Readers of web sites do it quickly; they take a quick glance, get the gist of what is being said and then move on. Few people spend hours poring over every last detail of your web site or blog. To be sure those people understand, you need to aim your writing for primary school children.
I’ve been testing the readability of a random sample of 50 web sites and blogs and most of them are at the “Graduate” level. In other words, you need to have a degree to understand them. That’s not good.
So that people can understand your web site you need to be writing for children aged around eight or nine years old. The reason is that we cannot understand information and remember it unless we read it carefully. But almost all the reading we do online is rather casual and we don’t approach it in the same way as we would a text-book, for instance.
New research underlines the importance of making your web site really easy to read. Psychologists at the University of Connecticut looked at whether regular users of Instant Messaging understood what they read.
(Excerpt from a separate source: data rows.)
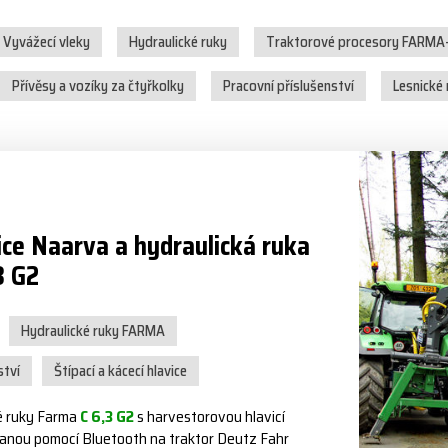
Vyvážecí vleky
Hydraulické ruky
Traktorové procesory FARMA
Přívěsy a vozíky za čtyřkolky
Pracovní příslušenství
Lesnické
ice Naarva a hydraulická ruka
3 G2
Hydraulické ruky FARMA
ství
Štípací a kácecí hlavice
é ruky Farma
C 6,3 G2
s harvestorovou hlavicí
anou pomocí Bluetooth na traktor Deutz Fahr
Unsurprisingly the distraction of instant messaging meant that comprehension fell – as did exam scores. However, while people are looking at your web site they are also using something like using MSN, or Twitter. Or they are checking emails in a separate window on their desktop. Fewer and fewer people are reading web sites and blogs as a “single task”.
They can only grab limited information from your web pages. That means if your pages are written in difficult to understand language you won’t get your message across too well. However, the benefit of aiming your writing at primary school children is that it can be absorbed with less mental effort. This means you get your message across even if your audience is also doing something else like instant messaging.
You can always check the readability of your blog or web page by pasting the text into this readability service. I did so for this page and you’d need to be around 14 years old to understand it – still far too high for my liking.